_Extracted entries_
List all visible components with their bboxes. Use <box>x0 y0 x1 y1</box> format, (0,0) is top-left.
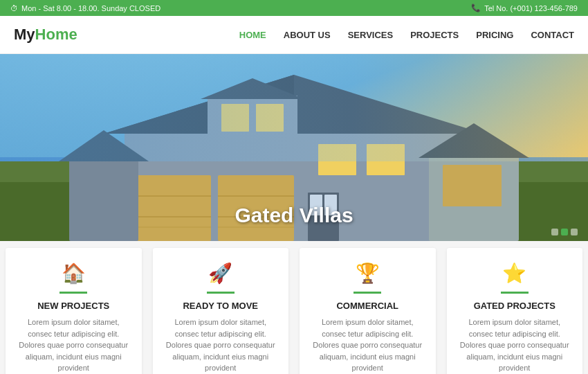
card-icon-3: ⭐ <box>457 262 573 285</box>
nav-contact[interactable]: CONTACT <box>531 30 574 40</box>
dot-1[interactable] <box>551 229 558 235</box>
phone-text: Tel No. (+001) 123-456-789 <box>484 4 578 12</box>
card-icon-0: 🏠 <box>16 262 131 285</box>
logo-home: Home <box>35 26 77 43</box>
dot-2[interactable] <box>561 229 568 235</box>
nav-pricing[interactable]: PRICING <box>476 30 513 40</box>
phone-icon: 📞 <box>471 3 481 12</box>
top-bar: ⏱ Mon - Sat 8.00 - 18.00. Sunday CLOSED … <box>0 0 588 16</box>
card-0: 🏠 NEW PROJECTS Lorem ipsum dolor sitamet… <box>6 248 142 374</box>
nav-about[interactable]: ABOUT US <box>284 30 331 40</box>
svg-rect-25 <box>69 158 138 241</box>
cards-section: 🏠 NEW PROJECTS Lorem ipsum dolor sitamet… <box>0 241 588 374</box>
nav-home[interactable]: HOME <box>239 30 266 40</box>
card-text-0: Lorem ipsum dolor sitamet, consec tetur … <box>16 317 131 374</box>
card-divider-3 <box>501 292 529 294</box>
hero-section: Gated Villas <box>0 54 588 241</box>
logo: MyHome <box>14 26 77 44</box>
card-text-1: Lorem ipsum dolor sitamet, consec tetur … <box>163 317 279 374</box>
svg-rect-27 <box>0 54 588 161</box>
top-bar-phone: 📞 Tel No. (+001) 123-456-789 <box>471 3 578 12</box>
clock-icon: ⏱ <box>10 4 18 12</box>
card-icon-2: 🏆 <box>310 262 425 285</box>
card-2: 🏆 COMMERCIAL Lorem ipsum dolor sitamet, … <box>300 248 436 374</box>
card-title-2: COMMERCIAL <box>310 301 425 311</box>
card-divider-2 <box>353 292 381 294</box>
svg-rect-7 <box>135 175 211 241</box>
dot-3[interactable] <box>571 229 578 235</box>
nav-services[interactable]: SERVICES <box>348 30 394 40</box>
card-icon-1: 🚀 <box>163 262 279 285</box>
card-1: 🚀 READY TO MOVE Lorem ipsum dolor sitame… <box>153 248 289 374</box>
hours-text: Mon - Sat 8.00 - 18.00. Sunday CLOSED <box>21 4 160 12</box>
card-title-3: GATED PROJECTS <box>457 301 573 311</box>
hero-title: Gated Villas <box>235 204 353 227</box>
card-title-0: NEW PROJECTS <box>16 301 131 311</box>
card-divider-1 <box>207 292 235 294</box>
top-bar-hours: ⏱ Mon - Sat 8.00 - 18.00. Sunday CLOSED <box>10 4 160 12</box>
svg-rect-23 <box>443 165 502 206</box>
card-text-2: Lorem ipsum dolor sitamet, consec tetur … <box>310 317 425 374</box>
logo-my: My <box>14 26 35 43</box>
header: MyHome HOME ABOUT US SERVICES PROJECTS P… <box>0 16 588 54</box>
nav-projects[interactable]: PROJECTS <box>410 30 459 40</box>
card-3: ⭐ GATED PROJECTS Lorem ipsum dolor sitam… <box>447 248 583 374</box>
card-text-3: Lorem ipsum dolor sitamet, consec tetur … <box>457 317 573 374</box>
carousel-dots[interactable] <box>551 229 578 235</box>
card-divider-0 <box>59 292 87 294</box>
nav: HOME ABOUT US SERVICES PROJECTS PRICING … <box>239 30 574 40</box>
card-title-1: READY TO MOVE <box>163 301 279 311</box>
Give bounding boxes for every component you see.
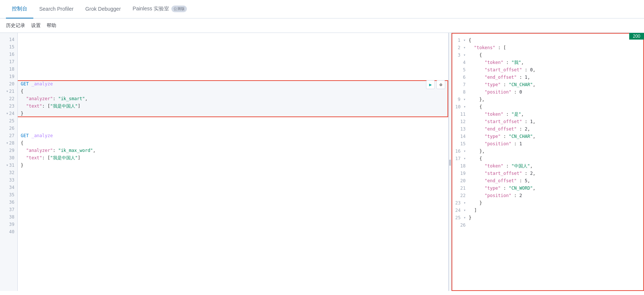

_Exercise instructions_
Whenever a line in the data holds "section", copy that line.

_Reply to the exercise_
cards-section: 🏠 NEW PROJECTS Lorem ipsum dolor sitamet… <box>0 241 588 374</box>
hero-section: Gated Villas <box>0 54 588 241</box>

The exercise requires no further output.